Kepala BPS Bojonegoro, Kurnia Novi, sebelumnya menyampaikan jumlah penduduk miskin – penduduk dengan pengeluaran per kapita per bulan di bawah Garis Kemiskinan (GK) – di Kabupaten Bojonegoro pada bulan Maret 2021 mencapai 166.520 ribu jiwa. Jumlah ini bertambah sebesar 5.420 ribu jiwa, bila dibandingkan dengan kondisi Maret 2020 yang sebesar 161.100 ribu jiwa atau naik sebesar 3,36 persen.
“indek kedalaman kemiskinan atau PI pada periode 2020-2021 juga mengalami peningkatan nilai sebesar 0,170 poin menjadi 1,880 pada tahun 2021. Begitu juga dengan Indeks Keparahan Kemiskinan atau P2 mengalami peningkatan dari 0,350 pada 2020, menjadi 0,450 pada 2021,†ujarnya.
Menanggapi hal itu, Bupati Bojonegoro Anna Mu’awanah mengatakan, pemkab mempunyai parameter dan tidak menekan atau meng-counter data kemiskinan. Namun, jika pendataan tidak valid atau tidak sesuai maka silahkan diperbaiki agar data sesuai.
“Data kami terima dan kompilasi yang ada pengurangan kemiskinan itu adalah insentif untuk industri kreatif,” katanya.
Dia mengatakan, pemkab melakukan sensus mandiri karena Bojonegoro terdepan bukan sekedar sensus.
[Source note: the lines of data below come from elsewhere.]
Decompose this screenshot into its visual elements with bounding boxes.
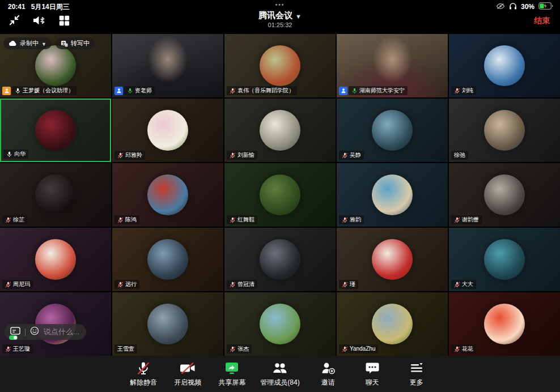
participant-tile[interactable]: 远行 <box>112 228 223 291</box>
name-label-row: 曾冠清 <box>227 280 257 289</box>
mic-icon <box>230 88 236 94</box>
tool-label: 管理成员(84) <box>260 378 299 387</box>
participant-tile[interactable]: 雅韵 <box>337 163 448 227</box>
participant-tile[interactable]: 张杰 <box>224 292 336 356</box>
avatar <box>372 239 413 280</box>
share-screen-button[interactable]: 共享屏幕 <box>216 360 248 387</box>
participant-tile[interactable]: 瑾 <box>337 228 448 291</box>
avatar <box>484 110 525 151</box>
name-label-row: 花花 <box>451 344 476 353</box>
participant-tile[interactable]: 向华 <box>0 99 111 162</box>
participant-name: 吴静 <box>350 152 361 159</box>
participant-tile[interactable]: 王雪萱 <box>112 292 223 356</box>
bottom-toolbar: 解除静音 开启视频 共享屏幕 管理成员(84) 邀请 聊天 更多 <box>0 356 560 392</box>
participant-name: 大大 <box>462 281 473 288</box>
avatar <box>372 304 413 344</box>
participant-name: 刘纯 <box>462 87 473 94</box>
participant-tile[interactable]: 徐芷 <box>0 163 111 227</box>
recording-badge[interactable]: 录制中▼ <box>3 37 52 49</box>
emoji-icon[interactable] <box>30 326 39 338</box>
transcribing-badge[interactable]: 文转写中 <box>56 37 95 49</box>
participant-tile[interactable]: 大大 <box>449 228 560 291</box>
participant-name: 邱雅羚 <box>125 152 142 159</box>
participant-name: 红舞鞋 <box>237 216 254 223</box>
mic-icon <box>5 282 11 288</box>
participant-tile[interactable]: 徐弛 <box>449 99 560 162</box>
chevron-down-icon: ▼ <box>295 13 302 20</box>
participant-tile[interactable]: 录制中▼文转写中 王梦媛（会议助理） <box>0 34 111 97</box>
subtitle-toggle-on[interactable] <box>9 335 18 340</box>
name-pill: 花花 <box>451 344 476 353</box>
participant-name: 陈鸿 <box>125 216 137 223</box>
participant-name: 湖南师范大学安宁 <box>359 87 405 94</box>
speaker-bluetooth-icon[interactable] <box>32 14 46 27</box>
participant-tile[interactable]: 陈鸿 <box>112 163 223 227</box>
unmute-button[interactable]: 解除静音 <box>128 360 159 387</box>
mic-icon <box>5 346 11 352</box>
participant-name: 谢韵蕾 <box>462 216 479 223</box>
participant-name: 资老师 <box>135 87 152 94</box>
participant-tile[interactable]: 周尼玛 <box>0 228 111 291</box>
chat-button[interactable]: 聊天 <box>357 360 388 387</box>
camera-off-icon <box>179 360 196 376</box>
participant-name: 瑾 <box>350 281 355 288</box>
name-pill: 谢韵蕾 <box>451 215 482 224</box>
name-pill: 资老师 <box>124 86 155 95</box>
chat-input-placeholder[interactable]: 说点什么... <box>44 327 79 337</box>
avatar <box>260 174 300 215</box>
end-meeting-button[interactable]: 结束 <box>534 16 550 26</box>
name-label-row: 王梦媛（会议助理） <box>2 86 77 95</box>
participant-tile[interactable]: 刘新愉 <box>224 99 336 162</box>
participant-tile[interactable]: 湖南师范大学安宁 <box>337 34 448 97</box>
manage-members-button[interactable]: 管理成员(84) <box>260 360 299 387</box>
participant-tile[interactable]: 邱雅羚 <box>112 99 223 162</box>
start-video-button[interactable]: 开启视频 <box>172 360 203 387</box>
meeting-title[interactable]: 腾讯会议 ▼ <box>258 10 302 21</box>
name-label-row: 徐芷 <box>2 215 27 224</box>
participant-tile[interactable]: 刘纯 <box>449 34 560 97</box>
chevron-down-icon: ▼ <box>41 41 46 47</box>
tool-label: 开启视频 <box>174 378 201 387</box>
participant-name: 刘新愉 <box>237 152 254 159</box>
avatar <box>484 45 525 86</box>
participant-tile[interactable]: 袁伟（音乐舞蹈学院） <box>224 34 336 97</box>
mic-icon <box>342 346 348 352</box>
name-pill: 刘新愉 <box>227 151 257 160</box>
name-pill: 吴静 <box>339 151 364 160</box>
avatar <box>35 45 76 86</box>
name-label-row: 张杰 <box>227 344 252 353</box>
avatar <box>147 110 188 151</box>
clock-date: 5月14日周三 <box>31 2 70 12</box>
name-label-row: 资老师 <box>114 86 155 95</box>
mic-icon <box>15 88 21 94</box>
minimize-icon[interactable] <box>8 14 21 27</box>
avatar <box>372 110 413 151</box>
subtitle-bubble-icon[interactable] <box>10 327 20 337</box>
participant-tile[interactable]: YandaZhu <box>337 292 448 356</box>
name-label-row: 王雪萱 <box>114 344 137 353</box>
avatar <box>260 110 300 151</box>
participant-tile[interactable]: 花花 <box>449 292 560 356</box>
avatar <box>372 174 413 215</box>
name-pill: YandaZhu <box>339 344 378 353</box>
name-pill: 邱雅羚 <box>114 151 145 160</box>
name-pill: 周尼玛 <box>2 280 33 289</box>
participant-tile[interactable]: 红舞鞋 <box>224 163 336 227</box>
mic-icon <box>230 346 236 352</box>
transcribing-label: 转写中 <box>71 39 90 48</box>
name-pill: 袁伟（音乐舞蹈学院） <box>227 86 297 95</box>
participant-tile[interactable]: 吴静 <box>337 99 448 162</box>
chat-quick-input[interactable]: 说点什么... <box>5 324 86 340</box>
layout-grid-icon[interactable] <box>58 14 70 27</box>
avatar <box>484 239 525 280</box>
mic-icon <box>342 152 348 159</box>
cohost-badge-icon <box>339 87 347 95</box>
host-badge-icon <box>2 87 11 95</box>
participant-tile[interactable]: 资老师 <box>112 34 223 97</box>
participant-name: 雅韵 <box>350 216 361 223</box>
more-button[interactable]: 更多 <box>401 360 432 387</box>
participant-tile[interactable]: 曾冠清 <box>224 228 336 291</box>
participant-tile[interactable]: 谢韵蕾 <box>449 163 560 227</box>
mic-icon <box>454 282 460 288</box>
invite-button[interactable]: 邀请 <box>312 360 344 387</box>
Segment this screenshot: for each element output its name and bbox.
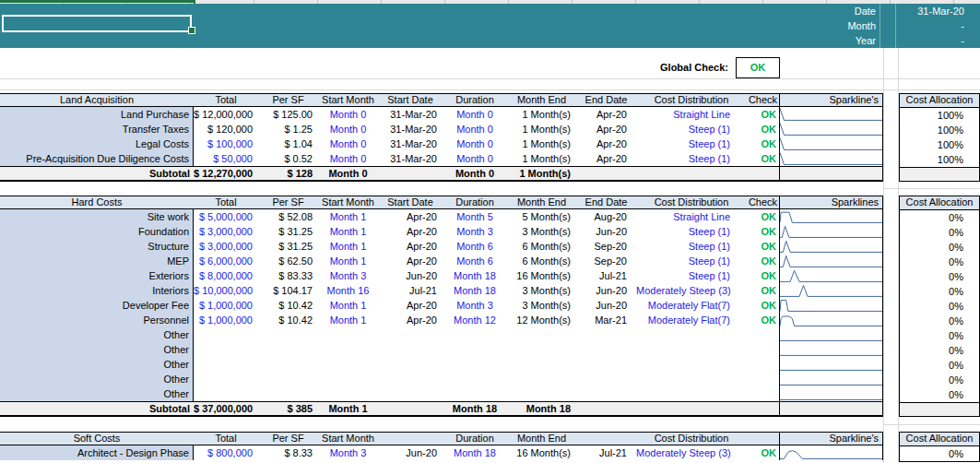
cell-dist[interactable]: Straight Line xyxy=(636,107,747,122)
cell-duration[interactable]: Month 6 xyxy=(443,239,507,254)
cell-duration[interactable]: Month 0 xyxy=(443,107,507,122)
cell-month_end[interactable] xyxy=(507,357,576,372)
cell-check[interactable]: OK xyxy=(747,298,779,313)
cell-end_date[interactable]: Jun-20 xyxy=(576,224,636,239)
cell-start_month[interactable]: Month 0 xyxy=(318,107,378,122)
cell-sparkline[interactable] xyxy=(779,224,883,239)
cell-label[interactable]: Legal Costs xyxy=(0,137,194,151)
cell-month_end[interactable]: 1 Month(s) xyxy=(507,137,576,151)
cell-duration[interactable] xyxy=(443,342,507,357)
cell-duration[interactable]: Month 6 xyxy=(443,254,507,268)
cell-check[interactable]: OK xyxy=(747,151,779,166)
cell-start_month[interactable]: Month 1 xyxy=(318,209,378,224)
cell-month_end[interactable]: 1 Month(s) xyxy=(507,107,576,122)
cell-start_month[interactable]: Month 1 xyxy=(318,224,378,239)
cell-check[interactable]: OK xyxy=(747,445,779,460)
cell-sparkline[interactable] xyxy=(779,342,883,357)
cell-start_month[interactable]: Month 1 xyxy=(318,239,378,254)
cell-end_date[interactable]: Sep-20 xyxy=(576,239,636,254)
column-header[interactable]: Total xyxy=(194,433,258,445)
cell-duration[interactable]: Month 3 xyxy=(443,298,507,313)
cell-duration[interactable] xyxy=(443,386,507,401)
cell-month_end[interactable]: 6 Month(s) xyxy=(507,239,576,254)
cell-start_date[interactable] xyxy=(378,357,443,372)
cell-per_sf[interactable]: $ 83.33 xyxy=(258,268,318,283)
cell-check[interactable] xyxy=(747,386,779,401)
column-header[interactable]: Duration xyxy=(443,196,507,208)
cell-label[interactable]: Land Purchase xyxy=(0,107,194,122)
cell-check[interactable]: OK xyxy=(747,107,779,122)
cost-allocation-value[interactable]: 0% xyxy=(900,343,979,358)
cell-start_date[interactable] xyxy=(378,386,443,401)
cell-label[interactable]: Developer Fee xyxy=(0,298,194,313)
cell-duration[interactable] xyxy=(443,372,507,386)
column-header[interactable]: Start Month xyxy=(318,94,378,106)
cell-month_end[interactable] xyxy=(507,342,576,357)
cell-start_month[interactable] xyxy=(318,357,378,372)
cell-dist[interactable]: Steep (1) xyxy=(636,268,747,283)
cell-end_date[interactable] xyxy=(576,342,636,357)
subtotal-label[interactable]: Subtotal xyxy=(0,167,194,180)
cell-label[interactable]: MEP xyxy=(0,254,194,268)
cell-total[interactable]: $ 50,000 xyxy=(194,151,258,166)
cell-label[interactable]: Transfer Taxes xyxy=(0,122,194,137)
cell-check[interactable]: OK xyxy=(747,313,779,327)
column-header[interactable]: Start Month xyxy=(318,433,378,445)
cell-sparkline[interactable] xyxy=(779,327,883,342)
column-header[interactable]: Start Date xyxy=(378,196,443,208)
cell-month_end[interactable]: 1 Month(s) xyxy=(507,122,576,137)
cell-duration[interactable]: Month 0 xyxy=(443,137,507,151)
cell-end_date[interactable]: Mar-21 xyxy=(576,313,636,327)
cell-dist[interactable]: Moderately Flat(7) xyxy=(636,298,747,313)
cell-start_month[interactable]: Month 16 xyxy=(318,283,378,298)
cell-per_sf[interactable] xyxy=(258,372,318,386)
cell-end_date[interactable]: Apr-20 xyxy=(576,137,636,151)
cell-end_date[interactable] xyxy=(576,357,636,372)
cell-end_date[interactable]: Jul-21 xyxy=(576,445,636,460)
cell-label[interactable]: Site work xyxy=(0,209,194,224)
subtotal-dist[interactable] xyxy=(636,167,747,180)
cell-sparkline[interactable] xyxy=(779,386,883,401)
subtotal-total[interactable]: $ 12,270,000 xyxy=(194,167,258,180)
column-header[interactable]: Total xyxy=(194,94,258,106)
cell-dist[interactable]: Straight Line xyxy=(636,209,747,224)
subtotal-end_date[interactable] xyxy=(576,402,636,415)
subtotal-dist[interactable] xyxy=(636,402,747,415)
cell-dist[interactable]: Steep (1) xyxy=(636,239,747,254)
cell-per_sf[interactable]: $ 31.25 xyxy=(258,239,318,254)
cell-dist[interactable]: Moderately Steep (3) xyxy=(636,445,747,460)
cell-check[interactable]: OK xyxy=(747,268,779,283)
column-header[interactable]: Duration xyxy=(443,433,507,445)
cell-sparkline[interactable] xyxy=(779,268,883,283)
cell-label[interactable]: Structure xyxy=(0,239,194,254)
subtotal-spark[interactable] xyxy=(779,167,883,180)
cell-month_end[interactable]: 16 Month(s) xyxy=(507,268,576,283)
subtotal-check[interactable] xyxy=(747,402,779,415)
cell-start_date[interactable]: Jul-21 xyxy=(378,283,443,298)
cost-allocation-value[interactable]: 0% xyxy=(900,358,979,373)
column-header[interactable]: Cost Distribution xyxy=(636,433,747,445)
month-value[interactable]: - xyxy=(881,18,964,33)
cell-sparkline[interactable] xyxy=(779,254,883,268)
cell-total[interactable]: $ 3,000,000 xyxy=(194,239,258,254)
column-header[interactable]: Sparklines xyxy=(779,196,883,208)
cell-label[interactable]: Exteriors xyxy=(0,268,194,283)
column-header[interactable]: Land Acquisition xyxy=(0,94,194,106)
cell-end_date[interactable]: Sep-20 xyxy=(576,254,636,268)
cell-month_end[interactable] xyxy=(507,327,576,342)
cell-start_date[interactable] xyxy=(378,327,443,342)
cell-total[interactable]: $ 3,000,000 xyxy=(194,224,258,239)
cell-label[interactable]: Pre-Acquisition Due Diligence Costs xyxy=(0,151,194,166)
cell-dist[interactable] xyxy=(636,357,747,372)
cell-total[interactable]: $ 1,000,000 xyxy=(194,313,258,327)
date-value[interactable]: 31-Mar-20 xyxy=(881,4,964,18)
cell-duration[interactable]: Month 12 xyxy=(443,313,507,327)
cell-start_month[interactable]: Month 3 xyxy=(318,268,378,283)
cell-dist[interactable]: Moderately Steep (3) xyxy=(636,283,747,298)
cost-allocation-value[interactable]: 0% xyxy=(900,210,979,225)
cell-month_end[interactable]: 16 Month(s) xyxy=(507,445,576,460)
cell-check[interactable]: OK xyxy=(747,137,779,151)
cell-month_end[interactable]: 3 Month(s) xyxy=(507,283,576,298)
cell-total[interactable]: $ 6,000,000 xyxy=(194,254,258,268)
subtotal-label[interactable]: Subtotal xyxy=(0,402,194,415)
Karena sudah terdepan dalam BKD dan terdepan dalam beasiswa.
“Kami membuat kebijakan yang tepat terhadap penanganan masyarakat miskin. Karena, kemiskinan tidak baik untuk IPM yakni ekonomi, kesehatan, dan pendidikan. Karena itu, kami mendorong di desa semakin kreatif,” katanya.(jk)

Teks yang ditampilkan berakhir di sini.